About this exercise »
Search the material and gather each line with "Liit" in it.

>>>

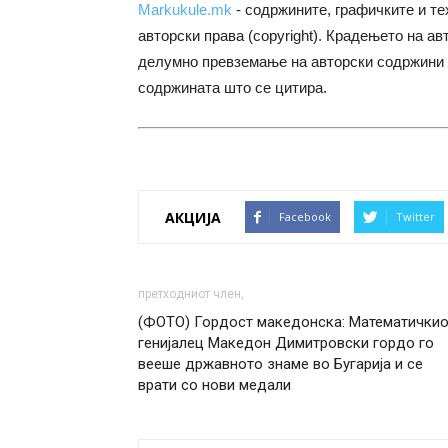
Markukule.mk
- содржините, графичките и те
авторски права (copyright). Крадењето на ав
делумно превземање на авторски содржини 
содржината што се цитира.
АКЦИЈА
Facebook
Twitter
претходниот член,
(ФОТО) Гордост македонска: Математички
генијалец Македон Димитровски гордо го
вееше државното знаме во Бугарија и се
врати со нови медали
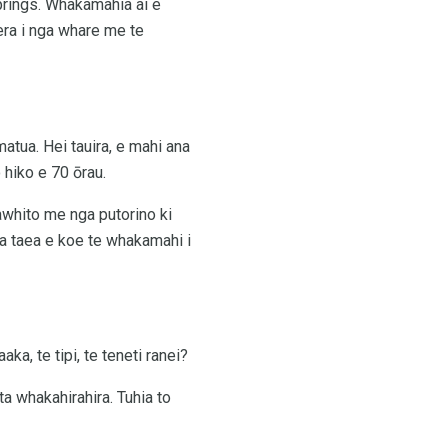
prings. Whakamahia ai e
era i nga whare me te
tua. Hei tauira, e mahi ana
 hiko e 70 ōrau.
awhito me nga putorino ki
a taea e koe te whakamahi i
ka, te tipi, te teneti ranei?
a whakahirahira. Tuhia to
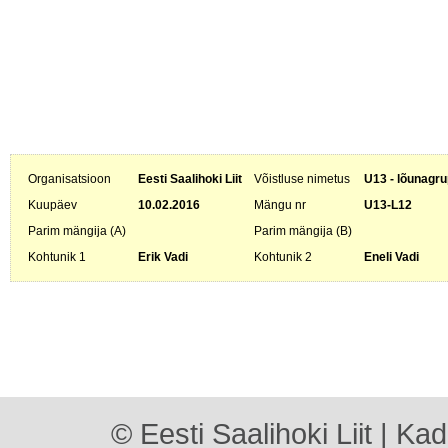
Organisatsioon
Eesti Saalihoki Liit
Võistluse nimetus
U13 - lõunagru
Kuupäev
10.02.2016
Mängu nr
U13-L12
Parim mängija (A)
Parim mängija (B)
Kohtunik 1
Erik Vadi
Kohtunik 2
Eneli Vadi
© Eesti Saalihoki Liit | Ka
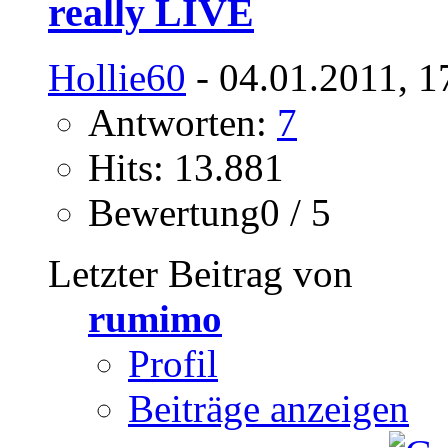
really LIVE
Hollie60
- 04.01.2011, 1
Antworten:
7
Hits: 13.881
Bewertung0 / 5
Letzter Beitrag von
rumimo
Profil
Beiträge anzeigen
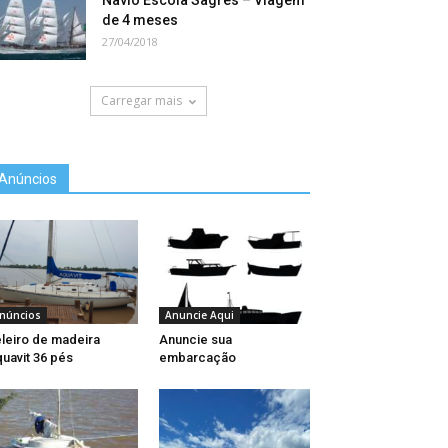
Navio Escola Sagres – Viagem
de 4 meses
27/04/2018
Carregar mais
Anúncios
núncios
Anuncie Aqui
leiro de madeira
Anuncie sua
uavit 36 pés
embarcação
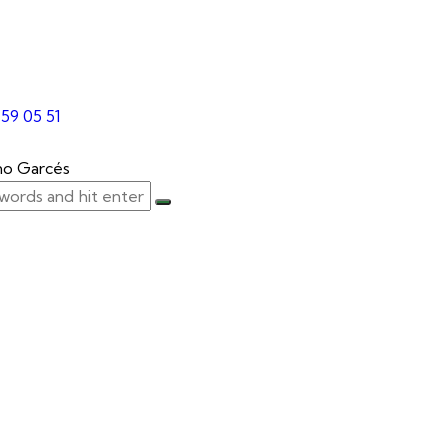
 59 05 51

<<<

Answer »
Eesti Saalihoki Liit
© Eesti Saalihoki Liit | Ka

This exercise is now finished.